Search the entries below for "tomes", and copy each line where it appears.
┌─ DATA FOR ANALYSIS
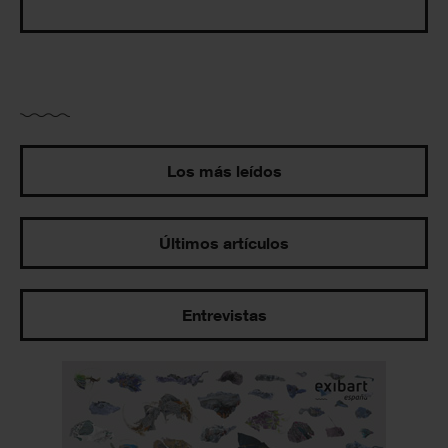
Los más leídos
Últimos artículos
Entrevistas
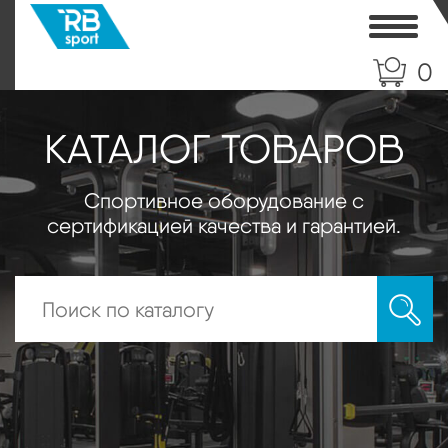
Toggle
0
КАТАЛОГ ТОВАРОВ
Спортивное оборудование с
сертификацией качества и гарантией.
Искать:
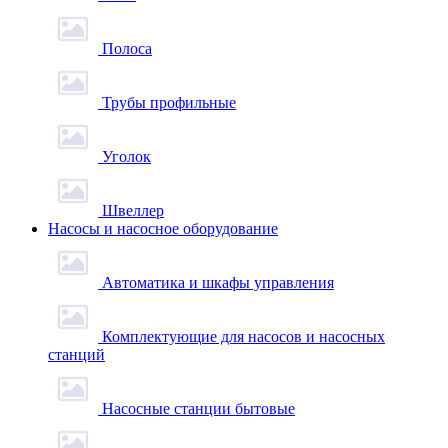
Полоса
Трубы профильные
Уголок
Швеллер
Насосы и насосное оборудование
Автоматика и шкафы управления
Комплектующие для насосов и насосных
станций
Насосные станции бытовые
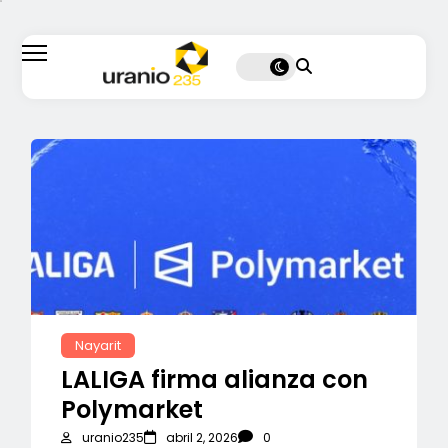
Nayarit
LALIGA firma alianza con
Polymarket
uranio235
abril 2, 2026
0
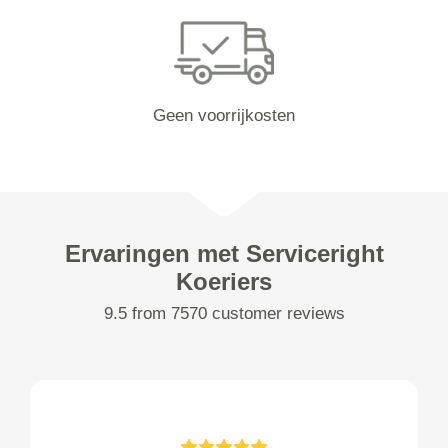
Geen voorrijkosten
Ervaringen met Serviceright
Koeriers
9.5 from 7570 customer reviews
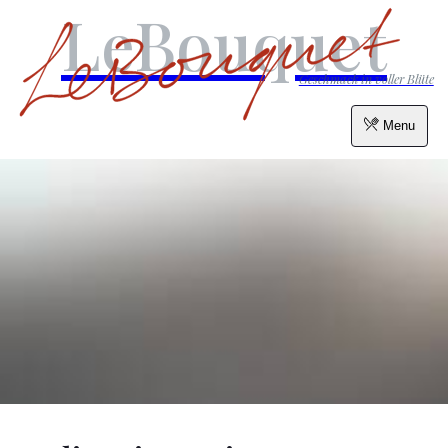
LeBouquet
Geschmack in voller Blüte
Menu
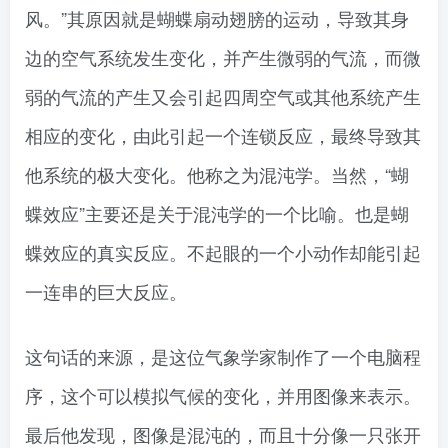
风。”其原因就是蝴蝶扇动翅膀的运动，导致其身
边的空气系统发生变化，并产生微弱的气流，而微
弱的气流的产生又会引起四周空气或其他系统产生
相应的变化，由此引起一个连锁反应，最终导致其
他系统的极大变化。他称之为混沌学。当然，“蝴
蝶效应”主要还是关于混沌学的一个比喻。也是蝴
蝶效应的真实反应。不起眼的一个小动作却能引起
一连串的巨大反应。
这句话的来源，是这位气象学家制作了一个电脑程
序，这个可以模拟气候的变化，并用图像来表示。
最后他发现，图像是混沌的，而且十分像一只张开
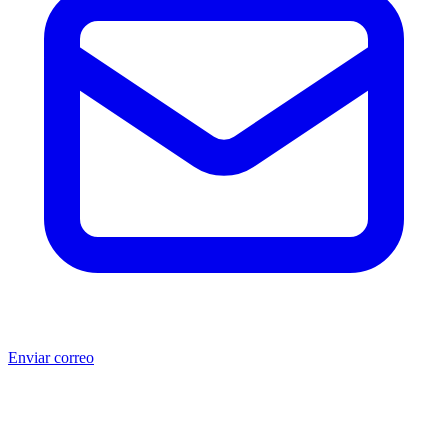
Enviar correo
®
®
Producto no original.
CAT
y Caterpillar
son marcas registradas
de Caterpillar Inc. MSB no está afiliada, asociada, autorizada,
patrocinada ni respaldada por Caterpillar Inc. Los números de parte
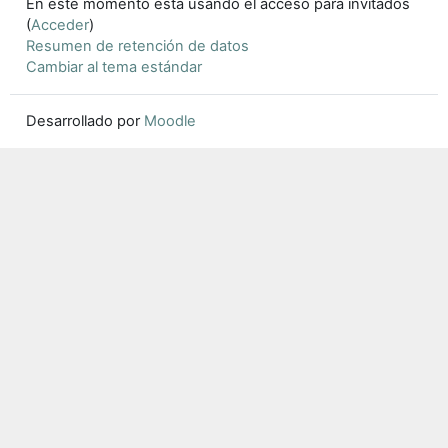
En este momento está usando el acceso para invitados
(
Acceder
)
Resumen de retención de datos
Cambiar al tema estándar
Desarrollado por
Moodle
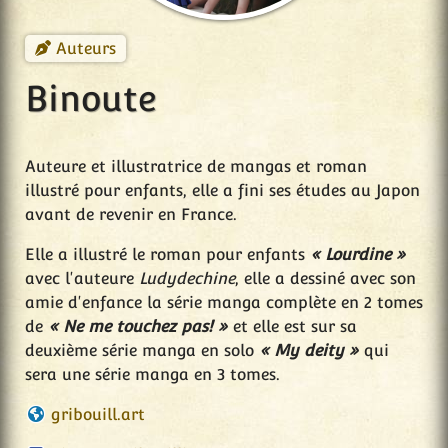
Auteurs
Binoute
Auteure et illustratrice de mangas et roman
illustré pour enfants, elle a fini ses études au Japon
avant de revenir en France.
Elle a illustré le roman pour enfants
« Lourdine »
avec l'auteure
Ludydechine
, elle a dessiné avec son
amie d'enfance la série manga complète en 2 tomes
de
« Ne me touchez pas! »
et elle est sur sa
deuxième série manga en solo
« My deity »
qui
sera une série manga en 3 tomes.
gribouill.art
└─
SOLUTION FOR THIS PROBLEM
amie d'enfance la série manga complète en 2 tomes
sera une série manga en 3 tomes.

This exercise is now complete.